Ибо первый внешне безумен,
а второй — бесполезен.
Возвещающие истину порождают безумные толпы.
Скрывающие истину гибнут в одиночку.
Как найти середину?
Вначале — найди безумного мудреца.
А истина — лишь цветок,
Засушенный на страницах книги.
Глава 29. С точки зрения плюс
Наталья проснулась довольно рано и осторожно, чтобы не разбудить Сергея, вылезла из палатки. У костра уже сидел дядя Юра и заваривал чай. Наталья подошла к лавочкам и присела осторожно на самый край.
— Доброе утро! — сказала она дяде Юре.
— Доброе! — поддакнул тот.
Ещё по-утреннему звонко чирикали и пели птицы, было слегка прохладно. Резные листья липы и клёнов пропускали живительные утренние лучи. Над костром поднимался сизый дымок.
— Ну, что загрустила? О чем задумалась? — спросил Наталью дядя Юра, медленно приподнимая круглую свою голову с коротко подстриженными и от пробивающейся седины серыми волосами. Молодые пронзительно-голубые глаза с морщинками-лучиками смотрели ласково.
— Так… Подумалось, что многие на Поляне говорили об особом российском пути — а какой же это путь? Срам один и поругание…
Дядя Юра ответил:
— Не знаю сам, что здесь происходит. Разве кто правду скажет? Может, здесь действительно эксперимент какой ставят. Силы разные. Тяжело очень смотреть на то, что творится. Душу из нас всех вынуть хотят… Понимаешь, душу! Вопрос в одном только: не пора ли уже отступать к лесу?
— В смысле, уезжать? Куда? В Сибирь, на Алтай? А если и там — всё те же законы, те же правила, только в более жёстких природных условиях? Пэры, мэры, менты? В общем, всё — то же самое? Разве там дадут спокойно спрятаться? Появится лесник какой и спросит прописку. Или бандиты нагрянут.
— Я, дать, как видишь, сам никуда ещё не уехал. Хотя — не знаю, чего ещё ждать. Последние знаки идут. Всё не моё кругом, не мой это мир. Чужой, страшный. Только за городом и можно отдохнуть душой. Но — семья меня держит, друзья, работа. Какая-никакая хата. Молод был бы — может, валил бы уже куда подальше. А так — тяжеловато. Привык уже.

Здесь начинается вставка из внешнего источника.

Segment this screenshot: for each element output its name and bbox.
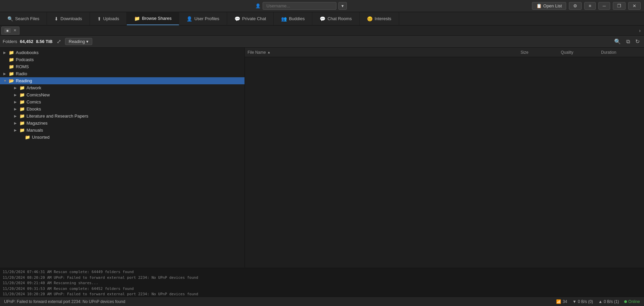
tab-chat-rooms[interactable]: 💬 Chat Rooms (312, 12, 359, 25)
folder-icon: 📁 (9, 71, 14, 76)
tree-item-unsorted[interactable]: 📁 Unsorted (0, 134, 245, 141)
folders-size: 8.56 TiB (36, 39, 53, 44)
arrow-icon: ▼ (3, 79, 9, 83)
tab-browse-shares-label: Browse Shares (142, 16, 171, 21)
open-list-button[interactable]: 📋 Open List (532, 2, 567, 10)
folders-label: Folders (3, 39, 17, 44)
up-label: 0 B/s (1) (604, 299, 619, 304)
tab-uploads[interactable]: ⬆ Uploads (90, 12, 127, 25)
arrow-icon: ▶ (14, 114, 19, 118)
arrow-icon: ▶ (3, 51, 9, 54)
titlebar-center: 👤 ▾ (255, 2, 347, 10)
tree-item-reading[interactable]: ▼ 📂 Reading (0, 77, 245, 84)
tab-user-profiles[interactable]: 👤 User Profiles (179, 12, 227, 25)
buddies-icon: 👥 (281, 16, 287, 21)
folder-icon: 📁 (19, 85, 25, 90)
subtab-close-icon[interactable]: ✕ (13, 28, 16, 33)
tab-browse-shares[interactable]: 📁 Browse Shares (127, 12, 179, 25)
subtab-badge: ■ (4, 28, 11, 33)
chat-rooms-icon: 💬 (320, 16, 325, 21)
downloads-icon: ⬇ (54, 16, 58, 21)
tab-uploads-label: Uploads (103, 16, 119, 21)
arrow-icon: ▶ (14, 100, 19, 104)
folder-label: ComicsNew (26, 92, 50, 97)
col-quality-header[interactable]: Quality (561, 50, 601, 55)
arrow-icon: ▶ (14, 121, 19, 125)
filter-button[interactable]: Reading ▾ (65, 38, 92, 45)
online-dot-icon (624, 300, 627, 303)
subtab-right-arrow[interactable]: › (637, 28, 643, 33)
restore-button[interactable]: ❐ (613, 2, 626, 10)
arrow-icon: ▶ (14, 128, 19, 132)
folder-label: Unsorted (32, 135, 50, 140)
tree-item-podcasts[interactable]: 📁 Podcasts (0, 56, 245, 63)
tree-item-literature[interactable]: ▶ 📁 Literature and Research Papers (0, 113, 245, 120)
folder-label: ROMS (16, 64, 29, 69)
folder-icon: 📁 (19, 114, 25, 119)
tab-interests-label: Interests (375, 16, 391, 21)
close-button[interactable]: ✕ (628, 2, 641, 10)
minimize-button[interactable]: ─ (598, 2, 610, 10)
folders-count: 64,452 (20, 39, 33, 44)
folder-icon: 📂 (9, 78, 14, 83)
folder-icon: 📁 (25, 135, 30, 140)
tab-search-files-label: Search Files (15, 16, 39, 21)
wifi-status: 📶 34 (556, 299, 567, 304)
username-input[interactable] (263, 2, 336, 10)
upload-status: ▲ 0 B/s (1) (598, 299, 619, 304)
tree-item-audiobooks[interactable]: ▶ 📁 Audiobooks (0, 49, 245, 56)
folder-icon: 📁 (19, 106, 25, 112)
subtab-1[interactable]: ■ ✕ (1, 27, 19, 35)
tab-search-files[interactable]: 🔍 Search Files (0, 12, 47, 25)
tree-item-comics[interactable]: ▶ 📁 Comics (0, 98, 245, 105)
size-label: Size (521, 50, 528, 55)
file-body (245, 57, 644, 268)
search-button[interactable]: 🔍 (612, 38, 623, 45)
file-panel: File Name ▲ Size Quality Duration (245, 48, 644, 268)
folder-label: Literature and Research Papers (26, 114, 88, 119)
expand-button[interactable]: ⤢ (55, 38, 62, 45)
tree-item-ebooks[interactable]: ▶ 📁 Ebooks (0, 105, 245, 113)
tab-interests[interactable]: 😊 Interests (360, 12, 399, 25)
titlebar-right: 📋 Open List ⚙ ≡ ─ ❐ ✕ (532, 2, 641, 10)
titlebar: 👤 ▾ 📋 Open List ⚙ ≡ ─ ❐ ✕ (0, 0, 644, 12)
tab-buddies[interactable]: 👥 Buddies (274, 12, 312, 25)
tree-item-magazines[interactable]: ▶ 📁 Magazines (0, 120, 245, 127)
folder-label: Artwork (26, 85, 41, 90)
col-duration-header[interactable]: Duration (601, 50, 641, 55)
folder-label: Comics (26, 99, 41, 104)
tab-buddies-label: Buddies (289, 16, 305, 21)
filename-label: File Name (248, 50, 266, 55)
log-line-3: 11/20/2024 09:31:53 AM Rescan complete: … (3, 286, 641, 292)
col-size-header[interactable]: Size (521, 50, 561, 55)
refresh-button[interactable]: ↻ (634, 38, 641, 45)
tab-user-profiles-label: User Profiles (194, 16, 219, 21)
folder-label: Magazines (26, 121, 48, 126)
online-status: Online (624, 299, 640, 304)
tree-item-radio[interactable]: ▶ 📁 Radio (0, 70, 245, 77)
tree-item-manuals[interactable]: ▶ 📁 Manuals (0, 127, 245, 134)
tree-item-comicsnew[interactable]: ▶ 📁 ComicsNew (0, 91, 245, 98)
col-filename-header[interactable]: File Name ▲ (248, 50, 521, 55)
arrow-icon: ▶ (14, 107, 19, 111)
tab-private-chat[interactable]: 💬 Private Chat (227, 12, 274, 25)
folder-icon: 📁 (9, 64, 14, 69)
tree-item-artwork[interactable]: ▶ 📁 Artwork (0, 84, 245, 91)
open-list-label: Open List (543, 3, 562, 8)
folder-label: Podcasts (16, 57, 34, 62)
private-chat-icon: 💬 (234, 16, 240, 21)
settings-button[interactable]: ⚙ (569, 2, 582, 10)
log-area: 11/20/2024 07:46:31 AM Rescan complete: … (0, 268, 644, 297)
copy-button[interactable]: ⧉ (625, 38, 632, 45)
up-arrow-icon: ▲ (598, 299, 602, 304)
folder-icon: 📁 (19, 99, 25, 104)
tab-downloads[interactable]: ⬇ Downloads (47, 12, 90, 25)
online-label: Online (628, 299, 640, 304)
tree-item-roms[interactable]: 📁 ROMS (0, 63, 245, 70)
username-dropdown-btn[interactable]: ▾ (338, 2, 347, 10)
arrow-icon: ▶ (14, 86, 19, 90)
uploads-icon: ⬆ (97, 16, 101, 21)
nav-tabs: 🔍 Search Files ⬇ Downloads ⬆ Uploads 📁 B… (0, 12, 644, 26)
menu-button[interactable]: ≡ (584, 2, 596, 10)
user-profiles-icon: 👤 (186, 16, 192, 21)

— Вот и я чувствую: не моя вся эта современная жизнь. Чужая, тяжёлая. Но — как не пускает что-то на волю. Карма, быть может, неотработанная. В леса, наверное, только святых и продвинутых уводит… Остальным — путь страшный, больной, тяжёлый.
— Ничего, дать, может, и прорвёмся. Страшнее всего, что мы все врозь. Разъединяют нас всеми возможными способами. Расколоты мы все, озлоблены. Уединиться хотим, отсидеться, раны зализать. Страшное время, чёрное. Особый путь России… Может, накрылся этот путь давно медным тазом. А страшный суд — давно уже начался. Страшный именно своей несправедливостью и болью. Ад… Он, пожалуй, здесь находится. Оторваны друг от друга и смертельно далеки мы от Бога…
Они помолчали, глядя, как горит огонь.
К костру в это время подошел и Николай, похлопывая себя по бокам, слегка потягиваясь и разминаясь.
— Вот ещё мне что непонятно, — продолжила разговор Наталья, — Я читала некоторые книги, в которых сказано, что у высокодуховных людей устанавливается непосредственная духовная связь с их конкретным учителем. Который их ведёт, курирует. Но, как же тогда — например, у Евграфия — уже не учитель, а Учителя? Они — что, сразу несколько его ведут? И все — мирового, так сказать, масштаба.